Op dit moment loopt een onderzoek naar de rol van CT-scans bij de behandeling van COVID-19. Wetenschappers van alle academische ziekenhuizen, het VieCuri en Zuyderland, analyseren daarvoor de resultaten van de CT-scans van zo'n 1000 COVID-patiënten. Het onderzoek moet een bijdrage leveren aan het gerichter en sneller behandelen van de ziekte. Daarnaast verwachten de wetenschappers ook dat het onderzoek leidt tot een betere voorspelling van het ziekteverloop.
Sinds het begin van de COVID-19 pandemie is de benadering en behandeling van de ziekte al meerdere keren, onder andere door voortschrijdend inzicht en voortdurend onderzoek, aangepast. In eerste instantie lag de focus met name op het toedienen van zuurstof en/of beademing. Later bleken ook bepaalde onstekingsremmers en andere medicijnen een positief effect te hebben. Die bleken voor sommige patiënten echter vervelende bijwerkingen te hebben en waren bovendien vaak erg duur. Het gebruik van informatie uit CT-scans moet nieuwe inzichten opleveren.
Informatie uit CT-scans
Met het onderzoek, waarbij dus gebruik gemaakt wordt van informatie uit de CT-scans van ongeveer 1000 COVID-19 patiënten, willen onderzoekers een beter beeld van het ziekteverloop, herstel en klachten op langere termijn krijgen. Doel is om een goede inschatting te kunnen maken van welke patiënten baat hebben bij bepaalde medicatie en op die manier opnames op de intensive care te kunnen voorkomen.

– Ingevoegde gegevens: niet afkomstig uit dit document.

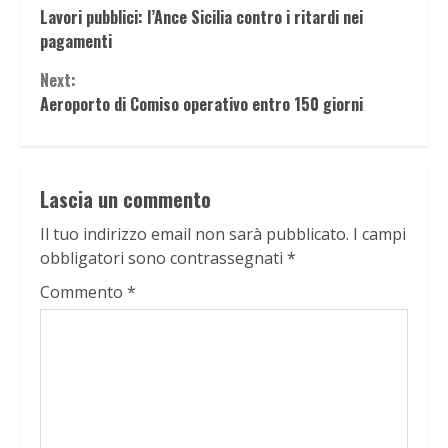
Lavori pubblici: l’Ance Sicilia contro i ritardi nei
Reading
pagamenti
Next:
Aeroporto di Comiso operativo entro 150 giorni
Lascia un commento
Il tuo indirizzo email non sarà pubblicato.
I campi
obbligatori sono contrassegnati
*
Commento
*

Daarvoor wordt de informatie uit de CT-scans gerelateerd aan ziekteverloop, laboratoriumwaarden, opnameduur, behandelvorm en complicaties. Daarbij wordt met name gebruik gemaakt van informatie die verzameld is van patiënten uit eerdere coronagolven. Er wordt echter ook onderzocht of de resultaten van waarde zijn voor patiënten die in de huidige coronagolf, die veelal besmet zijn met de omikron-variant van het virus.

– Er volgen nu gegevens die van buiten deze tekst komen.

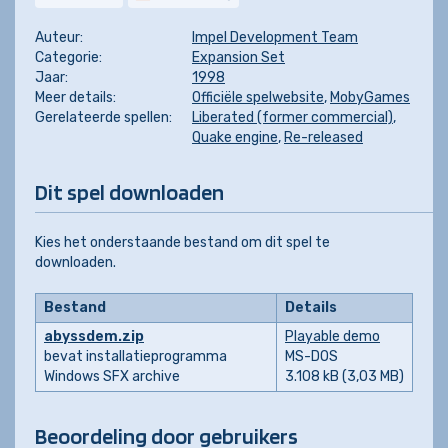
Auteur:
Impel Development Team
Categorie:
Expansion Set
Jaar:
1998
Meer details:
Officiële spelwebsite
,
MobyGames
Gerelateerde spellen:
Liberated (former commercial)
,
Quake engine
,
Re-released
Dit spel downloaden
Kies het onderstaande bestand om dit spel te
downloaden.
Bestand
Details
abyssdem.zip
Playable demo
bevat installatieprogramma
MS-DOS
Windows SFX archive
3.108 kB (3,03 MB)
Beoordeling door gebruikers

De CT-scans geven ook informatie over spiermassa, spierkwaliteit en massa en verdeling van vetweefsel. Informatie die relevant is voor de algehele conditie van de patiënt, maar ook voor het ziekteverloop en de ervaren ziektelast. Om de gevolgen en het verloop van de ziekte op langere termijn te kunnen onderzoeken - en de meerwaarde die informatie uit CT-scans daarbij mogelijk heeft - worden ook scans gemaakt drie maanden en een jaar na de COVID-19 diagnose.
Experimenteel onderzoek
Naast de 'standaard' CT-scans wordt binnen het onderzoek ook een nieuw soort CT-scan gemaakt worden. Dit is de zogenoemde FAPI PET/CT-scan. De PET/CT-scan, die onder andere ingezet wordt bij het zoeken naar moeilijk detecteerbare tumoren of andere kleine afwijkingen, onderscheidt zich van zijn voorgangers in die zin dat het gedeelte van het lichaam dat in één keer gescand kan worden.
Met de FAPI PET/CT-scan kan bepaald worden of afwijkingen die enkele maanden na herstel waargenomen worden, veroorzaakt zijn door blijvende ontsteking of door beginnende verlittekening in de longen. Dit biedt nieuwe inzichten voor de behandeling van restklachten en afwijkingen enkele maanden na ontslag. De eerste resultaten van het onderzoek, dat in september gestart is, worden in de loop van 2022 verwacht.